According to the submission of the learned Attorney General para 3 (1) (a) of
the Sixth Schedule must be held to have been intended to carry out the above
recommendation of the aforementioned sub-committee duly. accepted by the Advisory
Committee concerned.
Support for the construction of cl. (a) of
para 3(1) of the Sixth Schedule as suggested by the learned Attorney General
has been sought from the decision of the Federal Court in Bhola Prasad v. The
King-Emperor(1) and from a recent decision of this Court in Indu Bhusan Bose v.
Rama Sundari Devi & anr(2). In Bhola Prasad's case(1) it was observed that
the expression "with respect to" contained in s. 100(3) of the
Government of India Act, 1935, which gives to a Provisional Legislature power to
make laws for the Province or any part thereof should be given a wide
construction. On this analogy the learned Attorney-General has contended that
the expression "with respect to" contained in para 3(1) also deserves
to be construed widely so as to include within the expression "the
allotment, occupation or use" employed by the Constitution in cl. (a)
'transfer of lands".In Indu Bhusan Bose's case (2) this Court construed
the word " regulation" in the expression" regulation of house
accommodation' in Entry No. 3, List I, in the Seventh Schedule of the
Constitution of India to be wide enough to include within it all aspects as to
who is to make the constructions, under what conditions the (1) [1942] F.C.R.

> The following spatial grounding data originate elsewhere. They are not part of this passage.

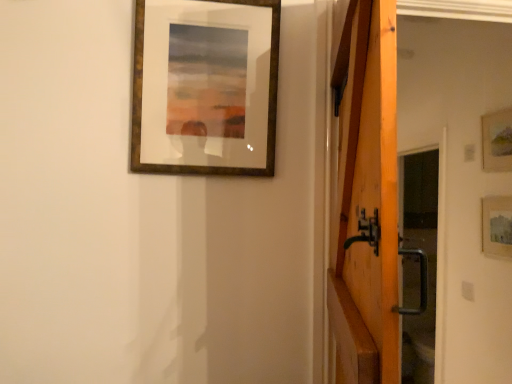 Question: Is wooden picture frame at upper right, which ranks as the 3th picture frame in left-to-right order, outside of wooden barn door at right?

Choices:
 (A) yes
 (B) no

Answer: (A)

Question: Is wooden picture frame at upper right, arranged as the second picture frame when viewed from the front, directly adjacent to wooden barn door at right?

Choices:
 (A) no
 (B) yes

Answer: (A)

Question: Could you tell me if wooden picture frame at upper right, which ranks as the 3th picture frame in left-to-right order, is facing wooden barn door at right?

Choices:
 (A) yes
 (B) no

Answer: (B)

Question: From a real-world perspective, is wooden picture frame at upper right, which ranks as the second picture frame in back-to-front order, under wooden barn door at right?

Choices:
 (A) yes
 (B) no

Answer: (B)

Question: Is the depth of wooden picture frame at upper right, arranged as the 1th picture frame when viewed from the right, greater than that of wooden barn door at right?

Choices:
 (A) yes
 (B) no

Answer: (A)

Question: Considering the relative sizes of wooden picture frame at upper right, which ranks as the 3th picture frame in left-to-right order, and wooden barn door at right in the image provided, is wooden picture frame at upper right, which ranks as the 3th picture frame in left-to-right order, thinner than wooden barn door at right?

Choices:
 (A) no
 (B) yes

Answer: (B)

Question: Is wooden frame at upper center, the 3th picture frame when ordered from right to left, thinner than wooden picture frame at upper right, arranged as the 1th picture frame when viewed from the right?

Choices:
 (A) no
 (B) yes

Answer: (A)

Question: Does wooden frame at upper center, which is the first picture frame in front-to-back order, contain wooden picture frame at upper right, which ranks as the 3th picture frame in left-to-right order?

Choices:
 (A) no
 (B) yes

Answer: (A)

Question: Does wooden frame at upper center, which is the third picture frame in back-to-front order, come in front of wooden picture frame at upper right, which ranks as the second picture frame in back-to-front order?

Choices:
 (A) yes
 (B) no

Answer: (A)

Question: From a real-world perspective, is wooden frame at upper center, which is the third picture frame in back-to-front order, on top of wooden picture frame at upper right, which ranks as the 3th picture frame in left-to-right order?

Choices:
 (A) no
 (B) yes

Answer: (B)

Question: Does wooden frame at upper center, placed as the first picture frame when sorted from left to right, lie behind wooden picture frame at upper right, arranged as the 1th picture frame when viewed from the right?

Choices:
 (A) no
 (B) yes

Answer: (A)

Question: Can you confirm if wooden frame at upper center, placed as the first picture frame when sorted from left to right, is positioned to the right of wooden picture frame at upper right, arranged as the second picture frame when viewed from the front?

Choices:
 (A) yes
 (B) no

Answer: (B)

Question: Is matte wooden picture frame at right, arranged as the second picture frame when viewed from the right, shorter than wooden barn door at right?

Choices:
 (A) no
 (B) yes

Answer: (B)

17. (2) [1970] 1 S.C.R. 443.
403 constructions can be altered, who is to
occupy the accommodation and for how long, on what terms it is to be occupied,
when and under what circumstances the occupant is to cease to occupy it, and
the manner in which the accommodation is to be utilised. On the analogy of these
two decisions, the learned Attorney General has tried to persuade us to hold
that the expression "the allotment, occupation or use" occurring in
para 3 (1 ) (a) must be deemed to have been intended to be used in a wide sense
so as to include transfer of land.
The proviso to cl. (a) of para 3 (1) of the
Sixth Schedule, according to the learned Attorney-General, should not be
construed as indicative of the narrower construction, namely, that the
expression "the allotment, occupation or use" as used in that clause
did not cover transfer of land.
According to his contention the proviso
merely places a restricted limitation on the power of the District Council to
make laws by providing that no law made by the Council shall prevent
acquisition of land for public purpose by the Government of Assam in accordance
with law. It has been argued that the meaning and scope of a proviso is to be
determined according to the legislative intent, there being no fixed rule of
universal application governing its function, and that in the present case the
legislative intent does not go beyond the limitation suggested by the learned
Attorney-General. He has cited Commissioner of Commercial Taxes & ors. v.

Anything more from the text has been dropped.